Here is a story: Manju Biswas was a prostitute from Calcutta. She did not enter her profession by choice. She was 13 years old. In a 1999 Newsweek interview, “She says an unscrupulous neighbor lured her to Calcutta and sold her for $30 to a brothel keeper. The child was drugged, raped and put to work in the sex trade.” She went on to describe how, “These men, 10 to 15 a day, would come visit me.” Whenever she managed to scrape up a little cash, a gang of local punks would bully her, rough her up… “If I protested they would not only take away my money but stub out cigarettes on my face and arms.”
The interview revealed that in time, Biswas joined with other girl sex workers and they fought back on the streets, sometimes brutally. They won respect. They organized themselves. The women of Sonagachi formed a cooperative which enabled and empowered the girls to keep half their wages usually taken by a madam or pimp. Together, they advocated and lobbied on behalf of their “health and welfare.” Respect came with a change in terminology from prostitutes to sex workers. Twenty years ago, there were 30,000 sex workers in their organization. Today, I can only imagine how their coalition has grown as there are now chapters throughout India.
I find this story hopeful but it, too, was hidden. I had to look for it.
Manju Biswas spoke. When one woman speaks, other women speak and follow. They organize. It is isolation that is withering. An inner room dark without windows.
Women. Children. A child turns her back. What does she understand of her mother’s work? Will she choose the same profession, or will it choose her by fate or necessity or both?
What is the price a sex worker pays regardless of the money she earns each day, every night for her services? And what price does every woman pay regardless of who she allows to touch or enter her body? Tell me when does pleasure turn to violence? When does violence force a woman to leave her body and watch from afar a woman who shares her same name cry out in terror?

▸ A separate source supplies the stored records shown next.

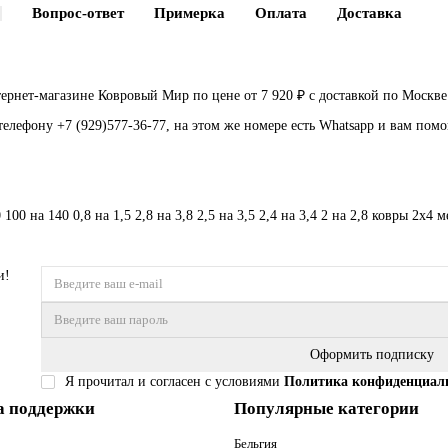
Вопрос-ответ
Примерка
Оплата
Доставка
рнет-магазине Ковровый Мир по цене от 7 920 ₽ с доставкой по Москве
телефону +7 (929)577-36-77, на этом же номере есть Whatsapp и вам пом
0
100 на 140
0,8 на 1,5
2,8 на 3,8
2,5 на 3,5
2,4 на 3,4
2 на 2,8
ковры 2х4 м
и!
Оформить подписку
Я прочитал и согласен с условиями
Политика конфиденциал
а поддержки
Популярные категории
Бельгия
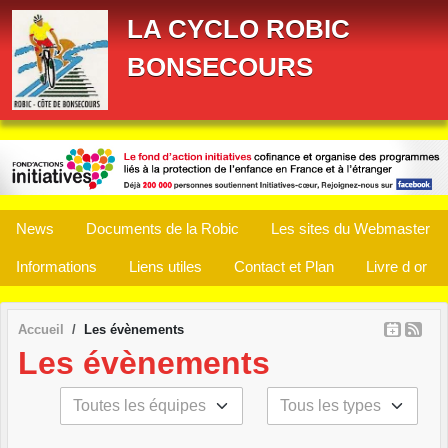
Panneau de gestion des cookies
LA CYCLO ROBIC
BONSECOURS
News
Documents de la Robic
Les sites du Webmaster
Informations
Liens utiles
Contact et Plan
Livre d or
Accueil
Les évènements
Les évènements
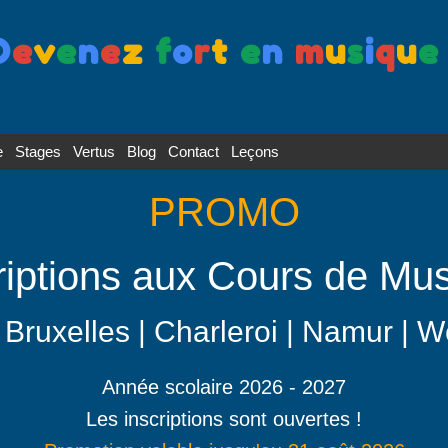
D
e
v
e
n
e
z
f
o
r
t
e
n
m
u
s
i
q
u
e
e
Stages
Vertus
Blog
Contact
Leçons
PROMO
riptions aux Cours de Mu
| Bruxelles | Charleroi | Namur | 
Année scolaire 2026 - 2027
Les inscriptions sont ouvertes !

I wonder, Fazal, if I had not turned the photograph over to read your hidden script, what story would I have imagined from this child’s gestalt?
The pigtail. The story mothers and daughters know well: the morning ritual of a mother combing her daughter’s hair that leads to the fight over who is in control. My mother pulled my hair so tight when she was twisting it into a bun, sometimes my vision would blur. Sometimes I cried because I wanted it one way and she wanted it another. Sometimes I won, but mostly, I lost. It was my mother who decided if I would wear a ponytail or pigtails or braids, one or two. I see this same tug of war in my granddaughter Malka when her mother takes the time to braid her hair into cornrows or a make a little knot on top of her head. Malka will resist. Her mother decides. But when it’s done, Malka looks adorable. The child in this photograph whose name is Rani has a mother who cares. Her singular pigtail tilted to the side is an act of originality.
What can art tell us that facts cannot?
In this portrait, I see a child who knows how to inhabit the hours she is left alone. Poise becomes her. Her back may face you as a photographer or me as a viewer, but her focus is on what her hands are doing, that only she can see. Hidden. Hidden to us—just as what is behind the plaid drapes is hidden to her.
I can imagine Rani’s dangling feet which are bare, swinging back and forth at times as she sits dutifully on a plastic stool. Though she may feel restless, she remains in control of her body. She is not solitary. Her imagination is her companion directing the activities of her hands, as she waits for whomever will come out from behind the drapes.
But what makes this picture threatening, Fazal, is your gaze, even as a kind and respectful artist with an eye on our shared humanity. You have her back—until she turns around. Then suddenly, the encounter becomes what it always becomes between a man and a child or her mother: Power.